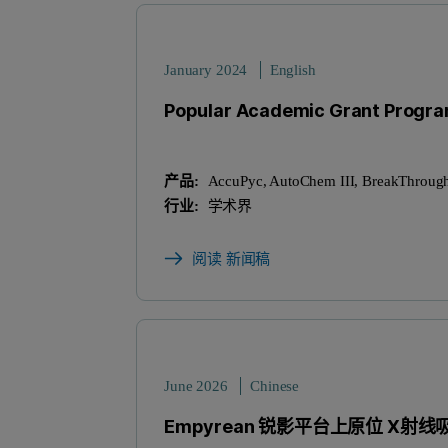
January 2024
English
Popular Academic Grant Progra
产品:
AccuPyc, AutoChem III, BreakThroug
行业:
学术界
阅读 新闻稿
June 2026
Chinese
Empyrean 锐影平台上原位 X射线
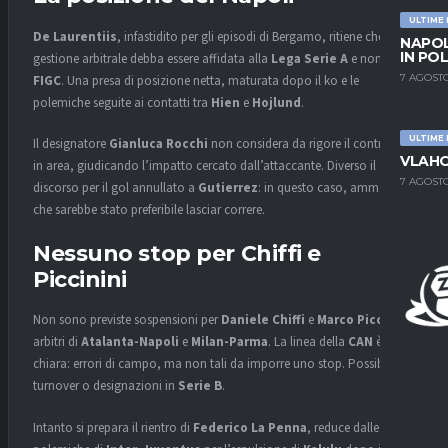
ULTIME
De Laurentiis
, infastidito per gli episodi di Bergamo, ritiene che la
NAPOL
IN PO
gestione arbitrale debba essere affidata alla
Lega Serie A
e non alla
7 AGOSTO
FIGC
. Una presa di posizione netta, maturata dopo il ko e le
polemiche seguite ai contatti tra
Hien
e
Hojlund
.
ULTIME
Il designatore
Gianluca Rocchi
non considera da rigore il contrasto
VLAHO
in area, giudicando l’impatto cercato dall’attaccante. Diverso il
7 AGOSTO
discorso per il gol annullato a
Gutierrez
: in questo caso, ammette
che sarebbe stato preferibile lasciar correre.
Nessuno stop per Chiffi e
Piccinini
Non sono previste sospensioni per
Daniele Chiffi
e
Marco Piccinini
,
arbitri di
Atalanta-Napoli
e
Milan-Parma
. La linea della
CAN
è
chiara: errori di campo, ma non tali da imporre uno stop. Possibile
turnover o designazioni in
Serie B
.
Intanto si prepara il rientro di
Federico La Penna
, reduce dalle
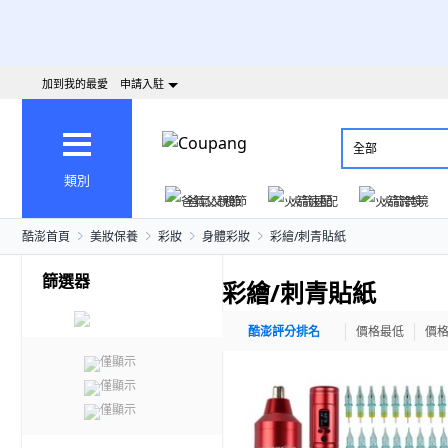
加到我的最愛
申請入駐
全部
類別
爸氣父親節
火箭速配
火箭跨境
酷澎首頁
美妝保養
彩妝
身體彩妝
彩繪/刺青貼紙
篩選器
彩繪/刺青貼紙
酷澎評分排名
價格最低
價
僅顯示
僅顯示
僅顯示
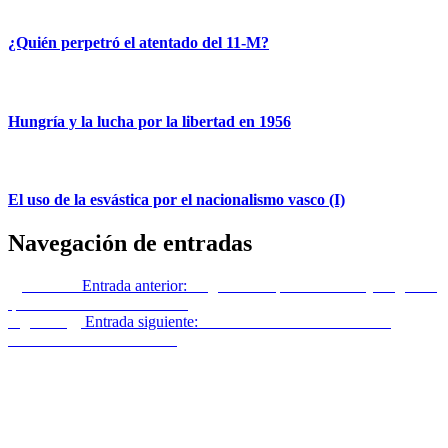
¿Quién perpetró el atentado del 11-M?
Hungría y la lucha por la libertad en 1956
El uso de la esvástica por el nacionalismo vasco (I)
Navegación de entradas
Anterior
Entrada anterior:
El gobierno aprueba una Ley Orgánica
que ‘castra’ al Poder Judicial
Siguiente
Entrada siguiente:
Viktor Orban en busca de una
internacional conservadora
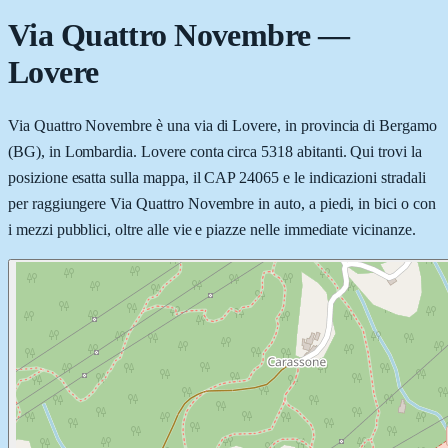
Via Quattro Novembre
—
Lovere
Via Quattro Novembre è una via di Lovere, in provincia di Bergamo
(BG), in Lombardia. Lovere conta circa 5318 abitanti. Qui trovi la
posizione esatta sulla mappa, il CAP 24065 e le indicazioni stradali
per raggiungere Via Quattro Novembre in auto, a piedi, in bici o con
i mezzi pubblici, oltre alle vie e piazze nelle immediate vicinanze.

*****

REQUIRED WORK
From the listing above, copy all lines holding the word "Quattro".

SOLUTION TO THE EXERCISE
Via Quattro Novembre
Via Quattro Novembre è una via di Lovere, in provincia di Bergamo
per raggiungere Via Quattro Novembre in auto, a piedi, in bici o con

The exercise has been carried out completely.